As the People’s Republic of China’s economy tightens, so will its aggressive antics increase, particularly in the South and East China seas, predicts China expert Gordon Chang.

According to Chang we are seeing the end of China’s three-decadelong growth: China’s economy is slowing fast; the leadership is fractured; and the power transfer, leading up to the 18th Party Congress, was anything but smooth. Chinese people, too, are openly disdainful of the system, taking to the streets and to social media sites en masse to protest.

Rather than an Arab Spring, however, Chang believes, the military is already moving in to fill the power gap, exerting more influence on foreign policy and flexing its muscles in the region.

“There have been hints over the last week about the military really getting a lot of control after the 18th Party Congress,” Chang said in a phone interview.

Chang, a lawyer and author of the 2001 book The Coming Collapse of China, has lived and worked in China and Hong Kong for just under two decades. He credits China’s economic boom to a combination of timing, luck, and blatant scamming of the international system.

Former leader Deng Xiaoping’s “reform and opening up” policies, coincided with the end of the Cold War and a reduction of political barriers to international trade. With a large, mobile, and keen workforce, China was quick to meet the demands of an open international market place.

When China joined the World Trade Organization (WTO), Chang, expected China would be forced to play by the rules, growth would be reined in, and the leadership would bear the brunt of popular discontent.

The international community, however, was largely forgiving of the Chinese regime, possibly in the hope of continuing reform.
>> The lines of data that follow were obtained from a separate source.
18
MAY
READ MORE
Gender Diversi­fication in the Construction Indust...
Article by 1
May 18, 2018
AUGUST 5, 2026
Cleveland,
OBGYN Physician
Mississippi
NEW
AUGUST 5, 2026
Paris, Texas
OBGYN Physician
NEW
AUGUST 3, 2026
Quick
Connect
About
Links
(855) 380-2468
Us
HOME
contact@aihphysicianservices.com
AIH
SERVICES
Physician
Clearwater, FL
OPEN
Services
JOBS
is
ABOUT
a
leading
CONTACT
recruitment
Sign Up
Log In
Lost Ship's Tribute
The developed world turned a blind eye to trade and intellectual property transgressions, tolerated currency manipulation, and declined to confront China on domestic market protection.

That “sweet spot” for China is now over, says Chang. “China is no longer reforming, and the benign external environment has turned unwelcoming as the global economy erodes.”
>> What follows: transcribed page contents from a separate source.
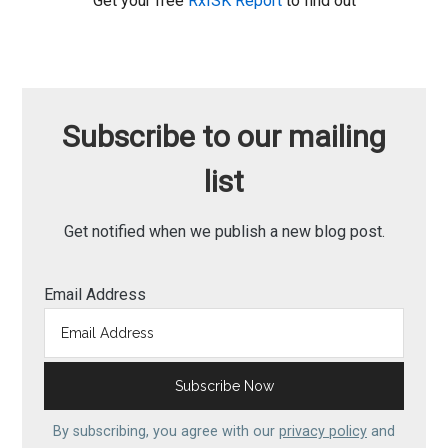
Get your free
RxISK Report
to find out
Subscribe to our mailing
list
Get notified when we publish a new blog post.
Email Address
By subscribing, you agree with our
privacy policy
and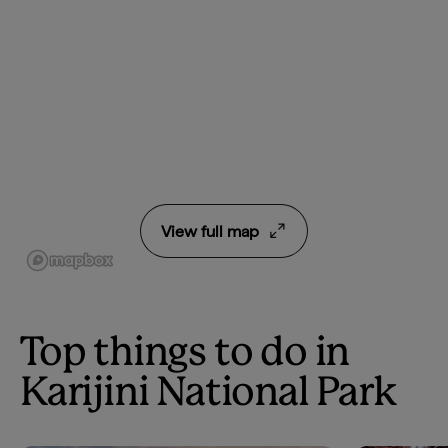
View full map
Top things to do in
Karijini National Park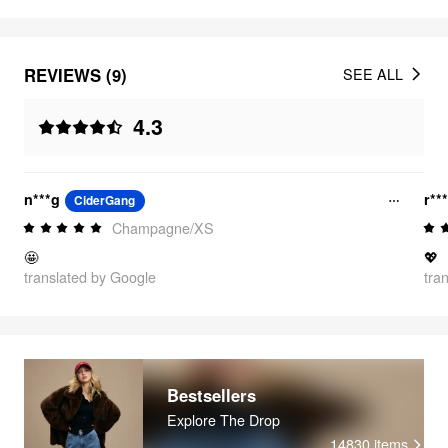
REVIEWS (9)
SEE ALL
4.3
n***g
r**
CiderGang
Champagne/XS
🤩
💖
translated by Google
tra
Bestsellers
Explore The Drop
14830
items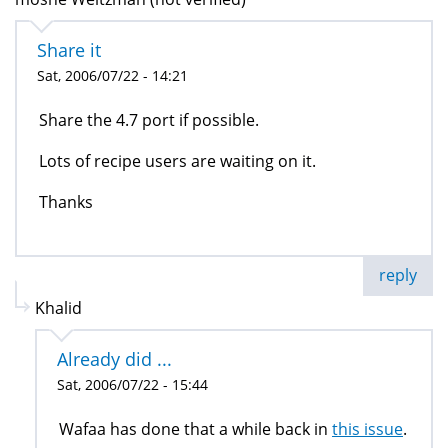
Share it
Sat, 2006/07/22 - 14:21
Share the 4.7 port if possible.
Lots of recipe users are waiting on it.
Thanks
reply
Khalid
Already did ...
Sat, 2006/07/22 - 15:44
Wafaa has done that a while back in
this issue
.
“China’s economy could already be in recession,” he said.

China’s biggest problems, however, are not economic but political.

The once in a decade handover of power, this time from Hu Jintao to new leader Xi Jinping, is normally so scripted and managed as to be boring. But this year the November handover, was fraught with rumors of a coup, factional fighting, murder, treason, and even the disappearance of the presumptive leader.

The chaos is largely a result of fighting between the old guard Maoist proponents of Jiang Zemin’s Shanghai faction, which include the ousted Bo Xilai and marginalized security czar Zhou Yongkang, and Hu Jintao’s Communist Youth League faction.

Both factions have used the military to suit their needs, empowering the People’s Liberation Army (PLA) politically and in the eyes of the public.

“There are going to be more military officers appointed to official committees and they are going to start wielding much more effective influence on Xi Jinping,” said Chang.

Military spending has outpaced strategy and the new status has given those in the armed forces a confidence that does not bode well for the region. Young officers have developed a swagger and an agitation for action, which Chang likens to the young Japanese officers of the 1930s.

“They have become dangerous, arrogant, and often bellicose,” he said, “they are spoiling for a fight.”

Chang believes it is the military’s influence that is behind aggressive foreign policy positions in the East and China seas. By claiming much of the disputed maritime territory as its own however, China has managed to pick fights and alienate many of its neighbors.

It has particularly inflamed relations with Japan, stoking up violent nationalism both domestically and abroad by claiming the small, uninhabited but potentially resource-rich Senkaku Islands, which are known as Diaoyu in China.

The Japanese Defense Ministry reported that two Chinese destroyers were circling the area around the islands.

“If they are actually sending big ships there then that is a big problem,” said Chang.

A more aggressive approach to foreign policy is starting to manifest in new areas too—the Chinese leadership enacting economic warfare against the Philippines and Japan through trade restrictions following maritime disputes.